▶ _Problem requirements_
Word for word, retype the entire listing.

▶ _Material for this task_
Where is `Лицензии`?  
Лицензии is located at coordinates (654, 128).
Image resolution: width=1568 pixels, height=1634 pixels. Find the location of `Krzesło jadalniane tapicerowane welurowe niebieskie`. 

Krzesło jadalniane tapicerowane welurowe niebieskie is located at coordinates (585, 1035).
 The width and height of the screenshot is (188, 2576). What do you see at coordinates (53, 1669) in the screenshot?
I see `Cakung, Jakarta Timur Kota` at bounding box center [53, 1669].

▶ _Result for this task_
Where is `Лицензии`?  
Лицензии is located at coordinates (654, 128).
Image resolution: width=1568 pixels, height=1634 pixels. Find the location of `Krzesło jadalniane tapicerowane welurowe niebieskie`. 

Krzesło jadalniane tapicerowane welurowe niebieskie is located at coordinates (585, 1035).
 The width and height of the screenshot is (188, 2576). What do you see at coordinates (53, 1669) in the screenshot?
I see `Cakung, Jakarta Timur Kota` at bounding box center [53, 1669].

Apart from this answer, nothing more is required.